Mobile telephones are a mixed blessing. Being in my mid fourties I am old enough to remember the days prior to the invention of the mobile. I vividly recollect feeding ten pence coins into bulky metal phones in bright red telephone boxes and, as technology advanced inserting pre-paid phone cards. It is perhaps a human trait to look at the past through rose tinted spectacles, to become all dewy eyed about the red telephone boxes which for decades where a familiar sight on practically every street of significance in the UK. It is doubtless easy to forget entering a phone box only to find that the receiver had been wrenched off by vandals, the glass had been smashed or both events had coincided to make the phone box unusable.
All of the above is true. I’ve been in phone boxes in which the receiver had parted company with the wire securing it to the handset and I’ve shivered in those tiny cabins due to the glass having been smashed. Consequently I am well aware of the benefits of mobile telephones not least as a means of contacting family or friends when one is running unexpectedly late or in case of emergencies, however the mobile is surely one of the most overused inventions (do I mean abused)?
A couple of weeks ago the British media was full of how a check-out lady in Sainsburys (a leading UK supermarket) had refused to serve a customer due to the lady holding a conversation on her mobile while, at the same time interacting with the shop assistant. The customer subsequently complained to Sainsburys, received an apology and was compensated with Sainsbury’s shopping vouchers.
I don’t condone the actions of the check-out lady. I can however understand her intense annoyance at the rudeness (doubtless unintended) of the customer who instead of interacting with her chose instead to split her attention between the person on the other end of the line and the shop assistant.
When I’m out with friends I often turn my mobile off so I can concentrate on interacting with them which is after all the whole purpose of socialising with friends.
At home I’ll frequently allow the voicemail on my landline to take calls when I’m writing or sometimes simply relaxing. Occasionaly I’ll interrupt voicemail and speak with the caller but by no means always. Technology should be our servant but we are in danger of allowing it to become our master.

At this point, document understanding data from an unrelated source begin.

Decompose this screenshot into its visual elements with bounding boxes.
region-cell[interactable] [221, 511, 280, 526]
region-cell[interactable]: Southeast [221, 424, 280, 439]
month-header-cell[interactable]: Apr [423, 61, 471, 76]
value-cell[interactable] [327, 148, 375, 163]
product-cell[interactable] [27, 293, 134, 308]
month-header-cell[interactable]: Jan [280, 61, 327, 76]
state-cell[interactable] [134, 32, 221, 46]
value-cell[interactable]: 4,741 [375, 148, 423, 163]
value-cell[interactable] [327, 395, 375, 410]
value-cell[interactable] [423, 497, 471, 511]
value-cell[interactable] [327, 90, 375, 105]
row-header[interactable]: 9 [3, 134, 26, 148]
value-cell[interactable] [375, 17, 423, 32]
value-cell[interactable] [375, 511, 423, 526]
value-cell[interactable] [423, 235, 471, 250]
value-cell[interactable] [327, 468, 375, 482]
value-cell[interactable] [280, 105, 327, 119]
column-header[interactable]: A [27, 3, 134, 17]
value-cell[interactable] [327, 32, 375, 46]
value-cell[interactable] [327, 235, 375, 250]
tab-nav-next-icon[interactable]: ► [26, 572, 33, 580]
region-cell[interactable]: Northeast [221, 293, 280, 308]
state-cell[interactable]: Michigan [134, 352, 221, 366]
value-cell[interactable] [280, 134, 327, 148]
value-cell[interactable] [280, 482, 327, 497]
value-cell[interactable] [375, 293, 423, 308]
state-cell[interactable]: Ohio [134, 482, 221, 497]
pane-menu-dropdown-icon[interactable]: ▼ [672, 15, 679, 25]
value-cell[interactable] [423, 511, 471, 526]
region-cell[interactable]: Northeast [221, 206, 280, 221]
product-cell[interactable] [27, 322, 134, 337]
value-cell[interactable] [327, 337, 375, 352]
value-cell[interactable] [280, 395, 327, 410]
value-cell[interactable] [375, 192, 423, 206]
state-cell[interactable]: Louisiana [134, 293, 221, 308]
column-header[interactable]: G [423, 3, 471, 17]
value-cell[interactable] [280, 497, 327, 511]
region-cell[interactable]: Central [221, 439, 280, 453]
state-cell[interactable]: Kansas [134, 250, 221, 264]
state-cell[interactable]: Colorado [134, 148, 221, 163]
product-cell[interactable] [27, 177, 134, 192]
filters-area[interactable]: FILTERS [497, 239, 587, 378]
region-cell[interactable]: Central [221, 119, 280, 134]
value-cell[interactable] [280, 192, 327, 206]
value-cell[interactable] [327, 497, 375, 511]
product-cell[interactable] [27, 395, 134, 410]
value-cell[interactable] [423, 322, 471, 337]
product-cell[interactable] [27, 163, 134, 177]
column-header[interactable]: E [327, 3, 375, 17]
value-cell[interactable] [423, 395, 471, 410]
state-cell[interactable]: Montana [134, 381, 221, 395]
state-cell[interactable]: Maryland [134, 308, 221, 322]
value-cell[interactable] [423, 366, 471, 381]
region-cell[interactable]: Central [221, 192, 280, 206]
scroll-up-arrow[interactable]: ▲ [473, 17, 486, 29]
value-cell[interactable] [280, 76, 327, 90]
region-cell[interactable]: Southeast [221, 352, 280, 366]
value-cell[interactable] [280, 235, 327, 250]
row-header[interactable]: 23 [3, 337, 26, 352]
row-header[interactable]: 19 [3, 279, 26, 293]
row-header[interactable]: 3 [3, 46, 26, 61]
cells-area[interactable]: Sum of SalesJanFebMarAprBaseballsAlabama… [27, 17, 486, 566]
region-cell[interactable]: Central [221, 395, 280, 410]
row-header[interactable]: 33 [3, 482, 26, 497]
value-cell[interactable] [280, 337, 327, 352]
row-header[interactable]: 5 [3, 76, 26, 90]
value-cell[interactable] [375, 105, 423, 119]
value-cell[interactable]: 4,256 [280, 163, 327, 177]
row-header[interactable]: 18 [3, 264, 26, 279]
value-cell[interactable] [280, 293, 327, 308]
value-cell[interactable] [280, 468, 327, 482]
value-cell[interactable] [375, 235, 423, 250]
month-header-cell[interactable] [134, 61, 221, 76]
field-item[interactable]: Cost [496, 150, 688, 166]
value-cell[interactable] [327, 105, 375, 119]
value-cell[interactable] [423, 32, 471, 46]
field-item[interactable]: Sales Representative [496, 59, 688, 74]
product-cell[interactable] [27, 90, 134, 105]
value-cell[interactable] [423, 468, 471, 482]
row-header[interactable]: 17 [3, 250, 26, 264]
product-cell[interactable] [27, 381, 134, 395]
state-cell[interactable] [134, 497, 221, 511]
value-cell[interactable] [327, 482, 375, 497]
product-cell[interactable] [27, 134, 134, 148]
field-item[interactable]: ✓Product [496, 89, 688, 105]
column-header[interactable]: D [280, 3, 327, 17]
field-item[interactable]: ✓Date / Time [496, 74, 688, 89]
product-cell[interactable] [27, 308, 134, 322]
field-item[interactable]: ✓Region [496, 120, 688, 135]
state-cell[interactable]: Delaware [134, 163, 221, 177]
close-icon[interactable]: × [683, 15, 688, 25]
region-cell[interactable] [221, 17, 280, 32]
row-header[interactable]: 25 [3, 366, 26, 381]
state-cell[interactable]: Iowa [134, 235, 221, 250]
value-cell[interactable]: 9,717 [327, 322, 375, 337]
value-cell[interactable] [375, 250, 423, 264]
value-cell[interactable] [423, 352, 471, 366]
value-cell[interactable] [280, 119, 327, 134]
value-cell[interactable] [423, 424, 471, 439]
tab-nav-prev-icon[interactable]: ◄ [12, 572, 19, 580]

I’ll finish with an incident from my own life. Yesterday I was meeting a friend for a meal in a restaurant some 15 minutes walk from my home. My friend kept texting me to say that she had arrived, did I mind if we ate in another restaurant, actually the other place was closed so should we go to an Italian restaurant etc, etc! I suspect that had I not stopped to answer all of my friend’s texts I would have reached the restaurant at least 10 minutes earlier than I in fact did! In the days before mobiles we would likely as not have met without mishap and much quicker as we wouldn’t have been messing around texting one another.